Task statement: Each line below from the one containing "Команда практики международного арбитража и" through the one containing "Лучшее в категории" should be output exactly as it stands, and no other line should appear.

Collected data
=== Section Start ===

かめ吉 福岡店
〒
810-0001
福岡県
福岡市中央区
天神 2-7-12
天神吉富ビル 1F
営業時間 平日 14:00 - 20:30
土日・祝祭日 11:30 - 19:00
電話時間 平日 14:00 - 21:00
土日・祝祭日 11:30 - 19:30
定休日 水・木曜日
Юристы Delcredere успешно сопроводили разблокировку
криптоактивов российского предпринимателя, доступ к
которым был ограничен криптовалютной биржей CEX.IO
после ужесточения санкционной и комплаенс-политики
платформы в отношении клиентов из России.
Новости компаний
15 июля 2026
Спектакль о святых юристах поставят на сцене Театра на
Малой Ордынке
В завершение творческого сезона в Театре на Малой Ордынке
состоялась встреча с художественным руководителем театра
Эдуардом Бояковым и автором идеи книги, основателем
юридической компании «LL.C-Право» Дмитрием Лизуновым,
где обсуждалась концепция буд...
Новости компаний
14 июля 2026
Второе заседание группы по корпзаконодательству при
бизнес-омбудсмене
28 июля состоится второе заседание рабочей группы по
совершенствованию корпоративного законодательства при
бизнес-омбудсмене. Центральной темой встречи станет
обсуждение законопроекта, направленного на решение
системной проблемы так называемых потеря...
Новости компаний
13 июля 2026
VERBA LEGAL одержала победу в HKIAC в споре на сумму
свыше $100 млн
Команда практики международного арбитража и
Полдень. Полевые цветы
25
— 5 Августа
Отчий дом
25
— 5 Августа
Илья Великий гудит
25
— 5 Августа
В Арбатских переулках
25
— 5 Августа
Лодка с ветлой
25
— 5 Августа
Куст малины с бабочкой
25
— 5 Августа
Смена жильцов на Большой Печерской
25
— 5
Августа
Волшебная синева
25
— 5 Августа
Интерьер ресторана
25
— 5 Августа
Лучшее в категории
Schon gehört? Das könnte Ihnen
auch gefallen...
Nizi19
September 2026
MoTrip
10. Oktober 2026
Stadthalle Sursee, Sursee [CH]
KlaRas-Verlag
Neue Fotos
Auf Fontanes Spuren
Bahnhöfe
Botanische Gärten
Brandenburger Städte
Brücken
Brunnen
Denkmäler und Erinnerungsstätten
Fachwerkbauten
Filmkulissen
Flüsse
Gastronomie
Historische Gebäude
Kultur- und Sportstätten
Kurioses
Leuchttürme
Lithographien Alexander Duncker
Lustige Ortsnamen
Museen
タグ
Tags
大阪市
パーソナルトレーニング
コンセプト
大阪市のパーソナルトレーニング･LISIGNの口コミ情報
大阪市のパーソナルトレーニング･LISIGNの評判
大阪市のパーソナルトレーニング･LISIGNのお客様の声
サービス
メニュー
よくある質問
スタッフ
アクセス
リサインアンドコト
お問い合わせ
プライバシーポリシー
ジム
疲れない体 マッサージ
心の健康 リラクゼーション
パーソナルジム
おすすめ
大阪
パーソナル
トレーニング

=== Section End ===
=== Section Start ===

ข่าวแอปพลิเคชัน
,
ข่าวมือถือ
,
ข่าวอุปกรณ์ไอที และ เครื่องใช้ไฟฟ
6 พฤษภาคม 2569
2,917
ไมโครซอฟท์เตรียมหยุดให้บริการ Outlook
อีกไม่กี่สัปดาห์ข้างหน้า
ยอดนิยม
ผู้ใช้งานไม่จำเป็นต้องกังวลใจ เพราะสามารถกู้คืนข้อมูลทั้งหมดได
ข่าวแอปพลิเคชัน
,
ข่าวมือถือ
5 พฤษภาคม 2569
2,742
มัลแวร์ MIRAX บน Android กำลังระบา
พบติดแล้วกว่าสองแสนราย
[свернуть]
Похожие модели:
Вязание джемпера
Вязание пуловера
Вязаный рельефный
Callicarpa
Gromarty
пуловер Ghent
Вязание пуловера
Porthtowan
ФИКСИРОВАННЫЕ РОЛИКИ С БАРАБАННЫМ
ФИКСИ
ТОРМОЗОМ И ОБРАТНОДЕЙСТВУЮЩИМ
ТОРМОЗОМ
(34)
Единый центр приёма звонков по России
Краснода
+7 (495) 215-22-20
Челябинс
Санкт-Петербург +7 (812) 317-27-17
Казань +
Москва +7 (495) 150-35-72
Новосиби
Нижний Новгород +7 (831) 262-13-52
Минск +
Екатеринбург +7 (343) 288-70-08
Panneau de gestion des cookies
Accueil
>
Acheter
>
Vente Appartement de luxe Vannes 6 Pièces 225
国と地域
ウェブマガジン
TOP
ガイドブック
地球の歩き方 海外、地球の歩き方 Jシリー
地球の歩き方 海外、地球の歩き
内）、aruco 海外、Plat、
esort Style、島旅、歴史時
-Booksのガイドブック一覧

=== Section End ===

Solution for this task:
Команда практики международного арбитража и
Полдень. Полевые цветы
25
— 5 Августа
Отчий дом
25
— 5 Августа
Илья Великий гудит
25
— 5 Августа
В Арбатских переулках
25
— 5 Августа
Лодка с ветлой
25
— 5 Августа
Куст малины с бабочкой
25
— 5 Августа
Смена жильцов на Большой Печерской
25
— 5
Августа
Волшебная синева
25
— 5 Августа
Интерьер ресторана
25
— 5 Августа
Лучшее в категории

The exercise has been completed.